Similar concerns arose over public officials’ conduct during elections in 2015, when the USDP was in power. 

President and vice presidents are constitutionally barred from campaigning for their parties while in office. 

In 2015, then-president Thein Sein made an official visit to a dam project near Meikhtila, in Mandalay region, just weeks before the election. Many saw the laudatory state newspaper coverage that followed the visits as campaign propaganda.

The Union Betterment Party (UBP), led by former general Shwe Mann, has been holding frequent live discussions both on its official page and on Shwe Mann’s personal Facebook page. 

Those discussions have focused on the national economy, but also the charitable acts the party has been doing. 

The party’s page has more than 47,000 followers. A party leader who asked to remain anonymous told Myanmar Now the UBP will not form an official campaign media team until the election date is announced. 

Tracking spending

In theory, there are already checks in place to allay these concerns. The UEC has capped campaign spending at 10m kyat, while Facebook classifies its ads as either commercial or political. 
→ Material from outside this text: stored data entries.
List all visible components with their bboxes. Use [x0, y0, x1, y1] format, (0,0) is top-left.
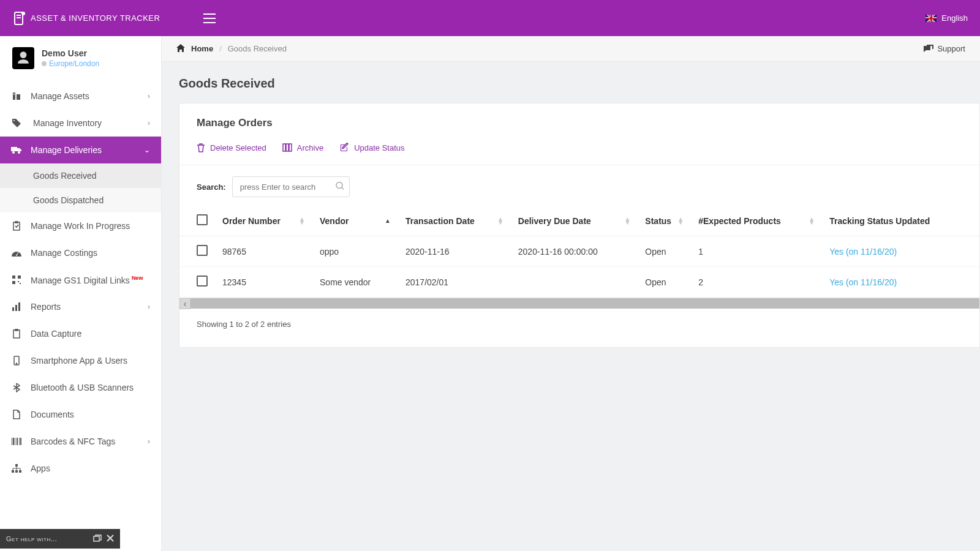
- sidebar-item-work-in-progress[interactable]: Manage Work In Progress: [0, 212, 161, 239]
- app-logo[interactable]: ASSET & INVENTORY TRACKER: [12, 11, 160, 26]
- svg-rect-25: [12, 438, 12, 445]
- search-input[interactable]: [232, 176, 350, 197]
- table-row[interactable]: 98765 oppo 2020-11-16 2020-11-16 00:00:0…: [179, 236, 979, 267]
- help-chip[interactable]: Get help with...: [0, 529, 120, 549]
- sidebar-item-reports[interactable]: Reports ›: [0, 293, 161, 320]
- svg-rect-34: [19, 470, 21, 473]
- scroll-left-icon[interactable]: ‹: [179, 298, 190, 309]
- home-icon[interactable]: [176, 44, 185, 54]
- col-transaction-date[interactable]: Transaction Date▲▼: [399, 206, 512, 236]
- support-link[interactable]: Support: [924, 44, 965, 53]
- app-name: ASSET & INVENTORY TRACKER: [31, 13, 160, 23]
- search-icon[interactable]: [336, 182, 344, 192]
- svg-rect-36: [283, 144, 285, 151]
- svg-rect-9: [11, 147, 17, 151]
- breadcrumb: Home / Goods Received Support: [162, 36, 980, 62]
- menu-toggle-button[interactable]: [200, 10, 219, 27]
- flag-icon: [925, 15, 937, 22]
- sidebar-nav: Manage Assets › Manage Inventory › Manag…: [0, 83, 161, 482]
- svg-rect-31: [15, 464, 18, 467]
- svg-rect-30: [20, 438, 21, 445]
- sidebar-item-data-capture[interactable]: Data Capture: [0, 320, 161, 347]
- svg-rect-2: [17, 17, 21, 18]
- table-row[interactable]: 12345 Some vendor 2017/02/01 Open 2 Yes …: [179, 267, 979, 298]
- col-delivery-due[interactable]: Delivery Due Date▲▼: [512, 206, 639, 236]
- select-all-checkbox[interactable]: [197, 214, 208, 225]
- barcode-icon: [11, 438, 22, 445]
- svg-rect-20: [15, 305, 17, 311]
- sort-asc-icon: ▲: [385, 219, 391, 223]
- close-icon[interactable]: [107, 534, 114, 543]
- sidebar-item-manage-deliveries[interactable]: Manage Deliveries ⌄: [0, 137, 161, 163]
- language-label: English: [941, 13, 968, 23]
- col-vendor[interactable]: Vendor▲: [314, 206, 399, 236]
- sitemap-icon: [11, 464, 22, 473]
- sidebar-item-documents[interactable]: Documents: [0, 401, 161, 428]
- svg-rect-7: [13, 94, 15, 95]
- svg-rect-15: [18, 276, 21, 279]
- new-badge: New: [132, 275, 143, 281]
- tracking-link[interactable]: Yes (on 11/16/20): [829, 277, 897, 287]
- user-timezone[interactable]: Europe/London: [42, 59, 99, 68]
- delete-selected-button[interactable]: Delete Selected: [197, 143, 266, 152]
- dashboard-icon: [11, 249, 22, 257]
- col-status[interactable]: Status▲▼: [639, 206, 692, 236]
- col-tracking[interactable]: Tracking Status Updated: [823, 206, 979, 236]
- sidebar-item-apps[interactable]: Apps: [0, 455, 161, 482]
- sort-icon: ▲▼: [677, 217, 684, 225]
- col-expected[interactable]: #Expected Products▲▼: [692, 206, 823, 236]
- tag-icon: [11, 118, 22, 128]
- document-icon: [11, 410, 22, 419]
- user-name: Demo User: [42, 48, 99, 58]
- horizontal-scrollbar[interactable]: ‹: [179, 298, 979, 309]
- search-row: Search:: [179, 165, 979, 206]
- svg-rect-21: [18, 302, 20, 311]
- sidebar-item-manage-costings[interactable]: Manage Costings: [0, 239, 161, 266]
- col-order-number[interactable]: Order Number▲▼: [216, 206, 314, 236]
- sidebar-item-gs1-links[interactable]: Manage GS1 Digital LinksNew: [0, 266, 161, 293]
- sidebar-item-bluetooth-scanners[interactable]: Bluetooth & USB Scanners: [0, 374, 161, 401]
- svg-rect-17: [18, 281, 19, 282]
- row-checkbox[interactable]: [197, 245, 208, 256]
- update-status-button[interactable]: Update Status: [339, 143, 404, 152]
- chevron-right-icon: ›: [148, 302, 150, 311]
- svg-rect-14: [12, 276, 15, 279]
- svg-rect-28: [17, 438, 18, 445]
- sort-icon: ▲▼: [809, 217, 815, 225]
- sidebar-subitem-goods-dispatched[interactable]: Goods Dispatched: [0, 188, 161, 212]
- orders-table: Order Number▲▼ Vendor▲ Transaction Date▲…: [179, 206, 979, 298]
- topbar: ASSET & INVENTORY TRACKER English: [0, 0, 980, 36]
- archive-button[interactable]: Archive: [282, 143, 323, 152]
- sort-icon: ▲▼: [624, 217, 630, 225]
- svg-rect-26: [13, 438, 14, 445]
- status-dot-icon: [42, 61, 47, 66]
- row-checkbox[interactable]: [197, 276, 208, 287]
- svg-rect-12: [13, 222, 20, 230]
- phone-icon: [11, 356, 22, 365]
- orders-card: Manage Orders Delete Selected Archive Up…: [179, 103, 980, 348]
- svg-rect-19: [12, 307, 14, 311]
- card-title: Manage Orders: [179, 103, 979, 134]
- language-switcher[interactable]: English: [925, 13, 968, 23]
- svg-rect-35: [94, 536, 99, 541]
- sidebar-item-smartphone[interactable]: Smartphone App & Users: [0, 347, 161, 374]
- svg-rect-29: [19, 438, 20, 445]
- maximize-icon[interactable]: [93, 534, 102, 543]
- user-block[interactable]: Demo User Europe/London: [0, 36, 161, 83]
- chevron-right-icon: ›: [148, 92, 150, 100]
- bulk-actions: Delete Selected Archive Update Status: [179, 134, 979, 165]
- chart-icon: [11, 302, 22, 311]
- chevron-right-icon: ›: [148, 437, 150, 446]
- svg-rect-37: [286, 144, 288, 151]
- sidebar-item-manage-inventory[interactable]: Manage Inventory ›: [0, 110, 161, 137]
- truck-icon: [11, 146, 22, 154]
- svg-rect-27: [15, 438, 15, 445]
- breadcrumb-home[interactable]: Home: [191, 44, 213, 53]
- sidebar-item-barcodes[interactable]: Barcodes & NFC Tags ›: [0, 428, 161, 455]
- sidebar-item-manage-assets[interactable]: Manage Assets ›: [0, 83, 161, 110]
- sidebar: Demo User Europe/London Manage Assets › …: [0, 36, 162, 551]
- page-title: Goods Received: [162, 62, 980, 103]
- tracking-link[interactable]: Yes (on 11/16/20): [829, 247, 897, 257]
- sidebar-subitem-goods-received[interactable]: Goods Received: [0, 163, 161, 188]
- search-label: Search:: [197, 182, 226, 192]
But Nay Phone Latt is worried some parties may buy ads labelled as commercial to get around the campaign spending cap, since Facebook does not release information on its commercial ad sales.

But UEC spokesperson Myint Naing said at a press conference in Naypyitaw earlier this month the commission considers all online spending part of a campaign’s expenditures, so the commercial-political distinction shouldn’t matter. 

“The form-20 includes an ‘other’ expense category, so all spending not otherwise defined should be included in that,” Myint Naing said, referring to the form all parties must use to declare expenditures. 

He said the commission does not have separate policies that are online-specific. 

A UEC member who asked for anonymity said any candidate or campaign that does not include all spending on their form-20 can be charged under election laws, but only if a complaint is filed against them. 

“They must include all the expenses related to their campaign. If not, and if someone lodges a complaint, they’ll be in trouble,” he said.